**Task statement:** Look for the word "moving" in the entries and copy every line where it shows up.

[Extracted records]
──────────────────────────────

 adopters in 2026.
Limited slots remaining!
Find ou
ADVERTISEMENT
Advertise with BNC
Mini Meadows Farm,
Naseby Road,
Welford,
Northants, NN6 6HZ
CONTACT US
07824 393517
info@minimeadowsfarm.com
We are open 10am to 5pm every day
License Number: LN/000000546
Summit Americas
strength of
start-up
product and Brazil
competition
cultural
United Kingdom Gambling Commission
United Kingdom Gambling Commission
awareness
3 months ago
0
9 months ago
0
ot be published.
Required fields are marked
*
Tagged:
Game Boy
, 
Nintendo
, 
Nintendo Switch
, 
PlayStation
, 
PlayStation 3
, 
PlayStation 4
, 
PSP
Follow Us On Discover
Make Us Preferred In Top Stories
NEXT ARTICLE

──────────────────────────────

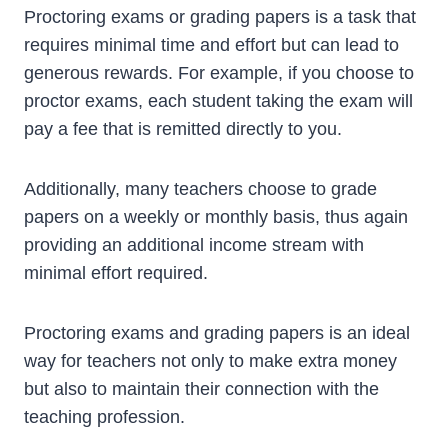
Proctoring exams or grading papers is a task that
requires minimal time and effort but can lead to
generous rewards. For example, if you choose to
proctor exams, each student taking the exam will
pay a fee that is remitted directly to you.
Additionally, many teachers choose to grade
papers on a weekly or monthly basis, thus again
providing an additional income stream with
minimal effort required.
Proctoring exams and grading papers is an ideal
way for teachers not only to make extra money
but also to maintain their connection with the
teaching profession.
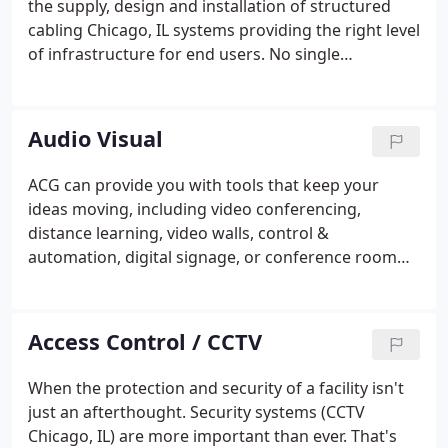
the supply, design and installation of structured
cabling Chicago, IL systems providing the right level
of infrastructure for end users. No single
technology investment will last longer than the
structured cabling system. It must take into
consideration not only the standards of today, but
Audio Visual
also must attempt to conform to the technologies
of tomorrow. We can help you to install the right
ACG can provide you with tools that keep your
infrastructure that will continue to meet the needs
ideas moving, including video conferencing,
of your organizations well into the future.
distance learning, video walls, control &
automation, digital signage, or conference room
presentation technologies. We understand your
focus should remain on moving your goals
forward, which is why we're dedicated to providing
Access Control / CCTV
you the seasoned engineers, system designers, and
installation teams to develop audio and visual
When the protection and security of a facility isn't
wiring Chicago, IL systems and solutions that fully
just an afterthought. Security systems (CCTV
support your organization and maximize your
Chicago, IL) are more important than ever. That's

──────────────────────────────

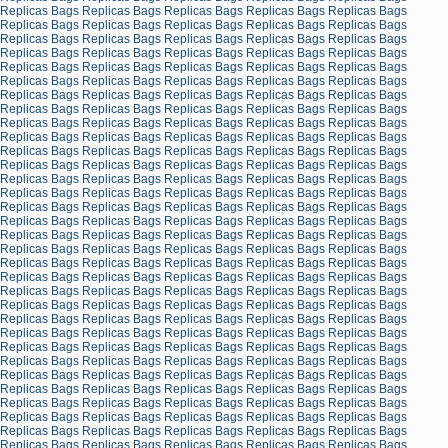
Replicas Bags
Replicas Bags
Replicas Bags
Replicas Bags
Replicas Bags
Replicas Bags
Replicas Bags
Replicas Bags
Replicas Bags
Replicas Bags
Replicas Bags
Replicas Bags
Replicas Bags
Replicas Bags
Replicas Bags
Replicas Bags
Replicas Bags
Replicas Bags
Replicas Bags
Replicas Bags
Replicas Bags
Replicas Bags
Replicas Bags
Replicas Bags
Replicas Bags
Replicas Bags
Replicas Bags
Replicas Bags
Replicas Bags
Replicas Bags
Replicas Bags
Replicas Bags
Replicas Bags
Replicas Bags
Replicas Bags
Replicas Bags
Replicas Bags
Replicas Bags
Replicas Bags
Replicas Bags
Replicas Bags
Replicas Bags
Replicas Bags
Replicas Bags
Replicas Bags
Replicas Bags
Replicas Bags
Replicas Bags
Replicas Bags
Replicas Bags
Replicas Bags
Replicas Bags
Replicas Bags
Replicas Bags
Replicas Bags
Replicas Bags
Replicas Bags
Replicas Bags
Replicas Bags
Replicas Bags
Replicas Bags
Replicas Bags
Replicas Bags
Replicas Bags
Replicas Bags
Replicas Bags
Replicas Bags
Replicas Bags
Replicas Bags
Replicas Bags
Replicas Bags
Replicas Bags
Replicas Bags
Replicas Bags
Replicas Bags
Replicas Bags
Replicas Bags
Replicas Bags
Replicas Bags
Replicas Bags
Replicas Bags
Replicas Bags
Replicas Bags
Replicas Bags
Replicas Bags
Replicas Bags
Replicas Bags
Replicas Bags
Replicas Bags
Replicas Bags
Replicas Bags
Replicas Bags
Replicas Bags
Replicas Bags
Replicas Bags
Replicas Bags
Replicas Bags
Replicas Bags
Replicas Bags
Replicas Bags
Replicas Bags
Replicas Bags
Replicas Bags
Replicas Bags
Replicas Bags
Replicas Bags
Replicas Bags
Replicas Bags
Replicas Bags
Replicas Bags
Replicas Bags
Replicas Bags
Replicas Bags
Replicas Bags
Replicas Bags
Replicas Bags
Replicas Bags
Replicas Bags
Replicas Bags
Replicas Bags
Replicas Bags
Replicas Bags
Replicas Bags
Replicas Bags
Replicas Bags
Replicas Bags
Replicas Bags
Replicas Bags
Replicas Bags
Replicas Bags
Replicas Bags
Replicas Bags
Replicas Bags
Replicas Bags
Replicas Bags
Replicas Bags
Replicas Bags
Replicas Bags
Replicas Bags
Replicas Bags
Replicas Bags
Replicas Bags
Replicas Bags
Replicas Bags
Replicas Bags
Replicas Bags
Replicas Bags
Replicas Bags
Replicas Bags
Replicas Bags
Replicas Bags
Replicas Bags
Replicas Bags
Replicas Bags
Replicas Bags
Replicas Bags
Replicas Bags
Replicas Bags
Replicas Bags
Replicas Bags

──────────────────────────────

**Answer to this exercise:**
ideas moving, including video conferencing,
focus should remain on moving your goals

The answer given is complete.